NASA Is Already Studying What Sort of Person Is Best Suited For Mars (blastingnews.com)
MarkWhittington writes: The first crew to set forth to Mars are likely in Middle School or High School, but NASA is already delving into what criteria it should use to select the interplanetary explorers. That they should be physically fit and experts in their fields are a given. But the space agency is keen that the people who will set forth to Mars in 20 years or so should be of a particular psychological type. NASA has granted Johns Hopkins money to conduct a study into the problem.
while you have an excellent point about a submariner there is one very important thing that you, and a lot of other people overlook. The simple fact that someone in a sub, or even an isolation chamber, knows that fresh air and home are only a short distance away, a few hundred feet up or a hundred miles thataway. If something goes wrong in a simulation you can always just open the door.
The people who go to Mars are going to have to face a completely new condition, that of being totally alone in an environment so hostile it will kill you in seconds. I don't think we yet know how to test for a personality type that can handle that, we can make educated guesses but until someone actually goes to Mars we won't know for sure if the people we send have "the Right Stuff"
You have to get out of the submarine first before you get all that fresh air.

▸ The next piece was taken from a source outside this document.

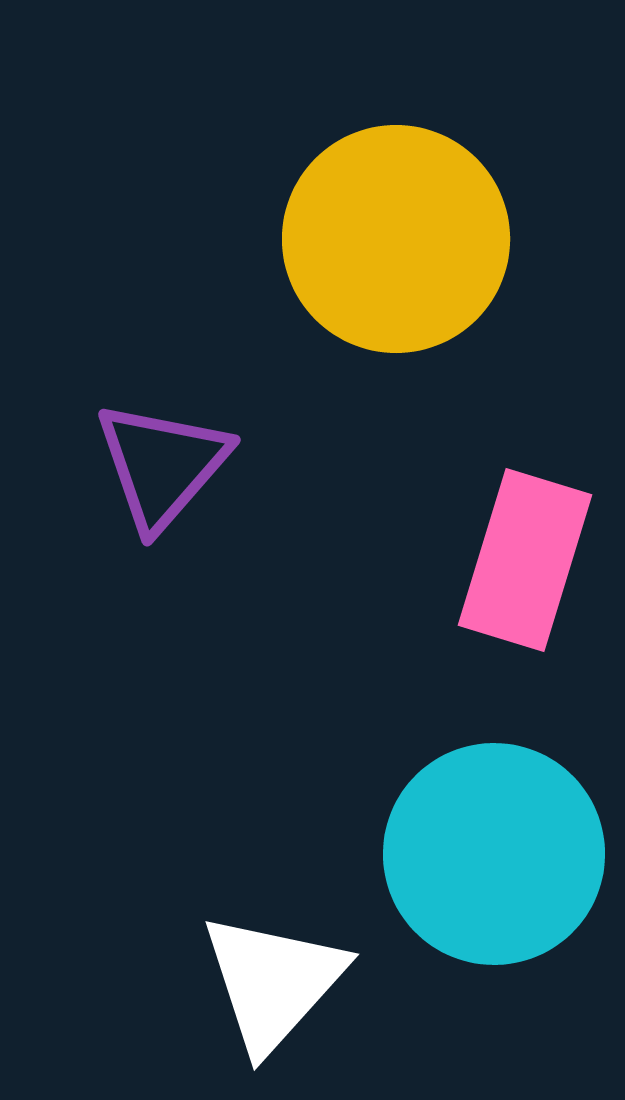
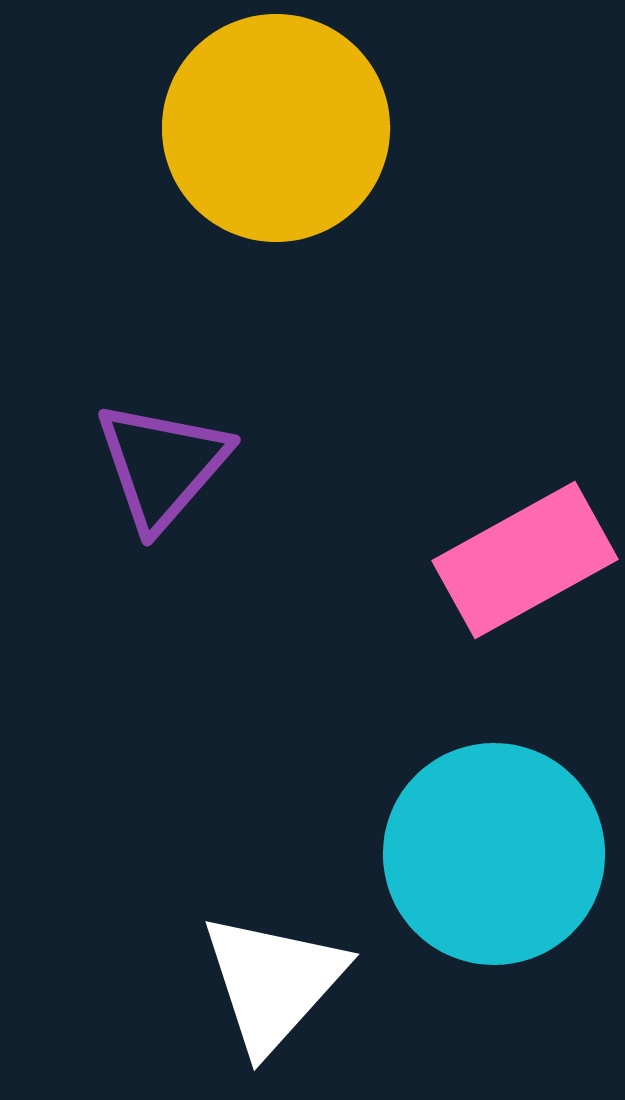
yellow circle: moved 120 px left, 111 px up
pink rectangle: rotated 44 degrees clockwise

You can't just open the door a few hundred feet below the surface.
And even if you get to the surface without suffering from the bends or drowning, you're now facing water temperatures of what -- 70F if you're lucky, and if you're not, much less than that. The same hypothermia that will kill you in space will kill you nearly as fast in the water.
It's probably going to be an exceedingly intelligent, physically fit, mentally well-adjusted white man
I've been suggesting climbing Sherpas for a while, but people don't seem to realize I'm serious.
- They're preselected for requiring less oxygen than your average European, reducing the mass of the required life support systems
- They tend to be smaller than Americans of European descent, reducing the amount of supplies required
- Used to dealing with cold, hostile environments
- Probably plenty of smart ones available (assuming they're crazy enough to go to Mars).
If you start with people who think living at 18,000 feet is normal, you get an immediate savings on mission resources or large margin of safety for the same resources.